Monts Lénine ist ein Wohnviertel auf dem rechten Ufer der Moskwa und liegt auf einer Höhe von etwa 220 Metern über der umliegenden Stadt. Das Viertel ist geprägt durch massive Universitätsgebäude auf der Anhöhe und zahlreiche Wohnblöcke, die sich rund um diese zentrale akademische Zone gruppieren.
Die Gegend erhielt zwischen 1935 und 1999 den Namen Leninberge und kehrte später zu ihrer früheren Bezeichnung Spatzenberge zurück. Diese Umbenennung spiegelt die politischen Veränderungen des Landes während und nach der Sowjetzeit wider.
Die Gegend ist eng mit der Universität verknüpft und zieht viele Studenten und Akademiker an, die das Viertel beleben. Man sieht hier junge Menschen, die zwischen Vorlesungen umhergehen oder sich in den umliegenden Cafés und Gärten treffen.

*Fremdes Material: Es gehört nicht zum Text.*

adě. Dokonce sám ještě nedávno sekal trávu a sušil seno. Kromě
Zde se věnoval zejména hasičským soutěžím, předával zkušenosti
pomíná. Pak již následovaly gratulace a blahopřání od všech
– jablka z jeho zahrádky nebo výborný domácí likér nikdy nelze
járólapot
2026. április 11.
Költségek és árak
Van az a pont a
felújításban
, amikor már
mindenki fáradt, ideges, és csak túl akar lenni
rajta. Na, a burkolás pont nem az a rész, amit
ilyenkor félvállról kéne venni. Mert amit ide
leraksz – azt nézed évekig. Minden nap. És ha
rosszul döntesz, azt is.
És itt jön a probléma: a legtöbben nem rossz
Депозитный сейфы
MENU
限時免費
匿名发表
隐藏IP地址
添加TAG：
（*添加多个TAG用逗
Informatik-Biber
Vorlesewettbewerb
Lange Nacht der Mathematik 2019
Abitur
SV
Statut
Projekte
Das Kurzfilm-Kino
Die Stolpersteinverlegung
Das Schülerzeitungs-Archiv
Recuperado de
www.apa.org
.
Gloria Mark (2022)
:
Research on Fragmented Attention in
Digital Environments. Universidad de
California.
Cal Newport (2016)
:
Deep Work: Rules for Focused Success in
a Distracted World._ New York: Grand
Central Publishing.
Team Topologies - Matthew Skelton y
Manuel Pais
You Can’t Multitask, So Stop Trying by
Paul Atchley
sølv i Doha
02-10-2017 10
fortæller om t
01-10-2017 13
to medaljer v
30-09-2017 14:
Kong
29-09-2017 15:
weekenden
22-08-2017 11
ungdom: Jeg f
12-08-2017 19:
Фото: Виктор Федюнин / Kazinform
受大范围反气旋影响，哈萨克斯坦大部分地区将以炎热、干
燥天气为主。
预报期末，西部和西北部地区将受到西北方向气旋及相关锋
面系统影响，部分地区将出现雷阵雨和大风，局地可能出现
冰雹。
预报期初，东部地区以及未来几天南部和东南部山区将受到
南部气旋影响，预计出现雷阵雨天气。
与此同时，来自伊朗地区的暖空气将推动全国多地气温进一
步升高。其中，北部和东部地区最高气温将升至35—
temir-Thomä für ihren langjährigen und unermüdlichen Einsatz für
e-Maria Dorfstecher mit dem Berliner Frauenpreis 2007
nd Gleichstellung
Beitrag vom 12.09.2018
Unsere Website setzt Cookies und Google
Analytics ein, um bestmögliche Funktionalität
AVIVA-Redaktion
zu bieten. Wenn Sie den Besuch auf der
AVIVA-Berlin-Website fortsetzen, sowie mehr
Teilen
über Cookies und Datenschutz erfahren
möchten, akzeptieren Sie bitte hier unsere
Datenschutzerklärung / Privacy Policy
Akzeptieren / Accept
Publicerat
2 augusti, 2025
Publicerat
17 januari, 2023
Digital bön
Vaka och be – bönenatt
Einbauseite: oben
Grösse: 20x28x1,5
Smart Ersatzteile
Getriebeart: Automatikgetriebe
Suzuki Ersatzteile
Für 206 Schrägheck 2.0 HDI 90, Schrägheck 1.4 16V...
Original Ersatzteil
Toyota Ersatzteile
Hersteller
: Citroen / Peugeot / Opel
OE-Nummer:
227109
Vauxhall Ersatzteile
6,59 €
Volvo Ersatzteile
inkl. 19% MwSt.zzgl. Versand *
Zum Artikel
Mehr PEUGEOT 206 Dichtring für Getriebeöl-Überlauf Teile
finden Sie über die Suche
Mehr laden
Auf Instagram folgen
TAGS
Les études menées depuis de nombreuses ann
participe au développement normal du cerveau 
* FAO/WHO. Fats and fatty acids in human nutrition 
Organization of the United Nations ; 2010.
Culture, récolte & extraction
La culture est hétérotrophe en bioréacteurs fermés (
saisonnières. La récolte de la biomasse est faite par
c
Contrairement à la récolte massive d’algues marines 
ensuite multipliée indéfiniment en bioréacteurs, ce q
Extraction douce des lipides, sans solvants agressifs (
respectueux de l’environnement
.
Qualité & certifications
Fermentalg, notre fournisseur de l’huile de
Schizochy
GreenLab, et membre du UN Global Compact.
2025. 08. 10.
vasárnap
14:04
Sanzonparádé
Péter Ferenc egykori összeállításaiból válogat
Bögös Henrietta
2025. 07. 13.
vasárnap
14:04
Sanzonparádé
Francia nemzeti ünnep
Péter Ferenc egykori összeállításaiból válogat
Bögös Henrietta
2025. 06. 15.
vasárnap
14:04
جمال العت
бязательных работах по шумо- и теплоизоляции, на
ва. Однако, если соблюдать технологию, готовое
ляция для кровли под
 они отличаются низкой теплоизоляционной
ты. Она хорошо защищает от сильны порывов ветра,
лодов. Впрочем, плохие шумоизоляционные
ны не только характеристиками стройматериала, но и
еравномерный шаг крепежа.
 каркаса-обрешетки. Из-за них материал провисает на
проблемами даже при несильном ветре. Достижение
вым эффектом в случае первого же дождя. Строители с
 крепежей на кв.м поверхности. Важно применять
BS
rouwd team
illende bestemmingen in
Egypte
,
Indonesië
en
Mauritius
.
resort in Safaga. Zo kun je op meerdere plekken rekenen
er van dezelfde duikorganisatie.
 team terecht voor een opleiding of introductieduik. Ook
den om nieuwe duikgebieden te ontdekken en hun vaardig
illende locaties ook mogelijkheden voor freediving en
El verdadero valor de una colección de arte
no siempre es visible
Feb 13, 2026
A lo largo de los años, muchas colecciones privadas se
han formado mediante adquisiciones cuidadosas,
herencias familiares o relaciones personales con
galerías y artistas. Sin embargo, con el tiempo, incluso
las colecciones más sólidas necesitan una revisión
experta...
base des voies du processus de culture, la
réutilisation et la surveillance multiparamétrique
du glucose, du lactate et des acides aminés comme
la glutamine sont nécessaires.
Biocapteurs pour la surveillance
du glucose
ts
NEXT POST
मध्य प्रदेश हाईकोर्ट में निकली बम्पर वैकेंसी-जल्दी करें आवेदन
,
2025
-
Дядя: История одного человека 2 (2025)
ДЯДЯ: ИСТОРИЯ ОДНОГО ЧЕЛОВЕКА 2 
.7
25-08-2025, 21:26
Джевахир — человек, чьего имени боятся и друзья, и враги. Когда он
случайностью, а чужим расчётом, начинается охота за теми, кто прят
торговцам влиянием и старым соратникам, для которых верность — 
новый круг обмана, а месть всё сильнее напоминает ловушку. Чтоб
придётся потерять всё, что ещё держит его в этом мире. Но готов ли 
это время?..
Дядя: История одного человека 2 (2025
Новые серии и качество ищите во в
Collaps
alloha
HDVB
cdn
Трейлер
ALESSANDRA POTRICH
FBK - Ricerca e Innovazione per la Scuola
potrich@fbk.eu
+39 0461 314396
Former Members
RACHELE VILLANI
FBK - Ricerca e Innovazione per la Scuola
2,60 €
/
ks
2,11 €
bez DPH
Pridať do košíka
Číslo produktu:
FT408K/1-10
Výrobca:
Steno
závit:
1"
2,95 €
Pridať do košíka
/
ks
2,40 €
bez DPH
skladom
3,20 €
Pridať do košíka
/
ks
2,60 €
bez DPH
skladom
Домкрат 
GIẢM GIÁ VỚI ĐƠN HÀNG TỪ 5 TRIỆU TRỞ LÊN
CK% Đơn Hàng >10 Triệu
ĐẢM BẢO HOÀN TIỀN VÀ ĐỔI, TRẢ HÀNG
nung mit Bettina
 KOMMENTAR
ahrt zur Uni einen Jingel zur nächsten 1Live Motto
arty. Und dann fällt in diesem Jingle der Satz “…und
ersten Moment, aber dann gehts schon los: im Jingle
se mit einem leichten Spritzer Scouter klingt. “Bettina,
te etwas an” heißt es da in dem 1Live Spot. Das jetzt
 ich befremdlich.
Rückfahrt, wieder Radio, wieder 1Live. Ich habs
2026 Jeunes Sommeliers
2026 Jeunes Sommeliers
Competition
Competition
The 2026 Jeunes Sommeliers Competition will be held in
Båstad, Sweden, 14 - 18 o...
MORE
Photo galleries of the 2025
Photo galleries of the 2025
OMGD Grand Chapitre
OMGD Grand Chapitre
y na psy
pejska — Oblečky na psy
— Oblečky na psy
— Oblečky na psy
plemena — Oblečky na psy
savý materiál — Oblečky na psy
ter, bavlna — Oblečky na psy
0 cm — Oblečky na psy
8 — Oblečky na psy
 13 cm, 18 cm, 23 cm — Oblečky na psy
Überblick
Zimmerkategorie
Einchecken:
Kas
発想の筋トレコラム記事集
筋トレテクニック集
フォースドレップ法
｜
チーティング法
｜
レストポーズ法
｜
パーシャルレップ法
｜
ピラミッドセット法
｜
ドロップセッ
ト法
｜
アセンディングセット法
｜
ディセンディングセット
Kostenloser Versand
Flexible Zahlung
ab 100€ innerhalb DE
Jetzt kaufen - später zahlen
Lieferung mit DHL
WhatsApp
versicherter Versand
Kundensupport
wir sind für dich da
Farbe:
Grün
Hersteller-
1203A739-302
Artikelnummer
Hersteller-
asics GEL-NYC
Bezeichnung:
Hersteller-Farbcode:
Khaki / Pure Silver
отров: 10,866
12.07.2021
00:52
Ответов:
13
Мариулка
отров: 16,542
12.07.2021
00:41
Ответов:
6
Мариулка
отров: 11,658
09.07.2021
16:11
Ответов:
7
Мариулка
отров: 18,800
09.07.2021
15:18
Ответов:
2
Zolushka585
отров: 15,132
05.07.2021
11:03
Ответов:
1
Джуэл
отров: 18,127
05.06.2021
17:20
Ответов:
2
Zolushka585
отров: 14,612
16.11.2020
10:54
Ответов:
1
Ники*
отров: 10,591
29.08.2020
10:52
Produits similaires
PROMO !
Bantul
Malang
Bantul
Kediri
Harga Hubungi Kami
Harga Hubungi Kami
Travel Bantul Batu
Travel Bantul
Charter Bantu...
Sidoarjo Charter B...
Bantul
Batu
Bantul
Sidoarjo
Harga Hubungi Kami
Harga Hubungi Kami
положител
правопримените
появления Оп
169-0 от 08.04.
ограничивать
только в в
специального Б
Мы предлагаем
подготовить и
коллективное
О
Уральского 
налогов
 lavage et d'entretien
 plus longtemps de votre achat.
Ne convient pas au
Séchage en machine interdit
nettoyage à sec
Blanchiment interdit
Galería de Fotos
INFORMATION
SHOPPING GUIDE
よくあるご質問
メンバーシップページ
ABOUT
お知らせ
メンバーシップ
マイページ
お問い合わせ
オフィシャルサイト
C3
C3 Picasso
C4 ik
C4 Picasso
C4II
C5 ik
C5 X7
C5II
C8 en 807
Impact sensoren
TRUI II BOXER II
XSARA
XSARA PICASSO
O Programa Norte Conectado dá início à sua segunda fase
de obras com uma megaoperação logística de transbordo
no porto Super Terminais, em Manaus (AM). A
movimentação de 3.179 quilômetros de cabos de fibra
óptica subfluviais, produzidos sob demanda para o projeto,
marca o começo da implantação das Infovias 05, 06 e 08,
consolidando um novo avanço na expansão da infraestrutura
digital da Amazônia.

Das Viertel ist gut mit öffentlichen Verkehrsmitteln erreichbar und bietet Fußgängerverbindungen zwischen den verschiedenen Zonen. Die erhöhte Lage bedeutet, dass manche Wege bergauf führen, aber die Infrastruktur ist insgesamt flächendeckend und leicht zugänglich.
Von diesem erhöhten Standort aus sieht man den mäandrierenden Verlauf der Moskwa und die ausgedehnte Stadtlandschaft darunter in einer Weise, die vom Straßenniveau aus nicht möglich ist. Diese Aussicht macht das Viertel zu einem überraschenden Aussichtspunkt mitten in der Stadt.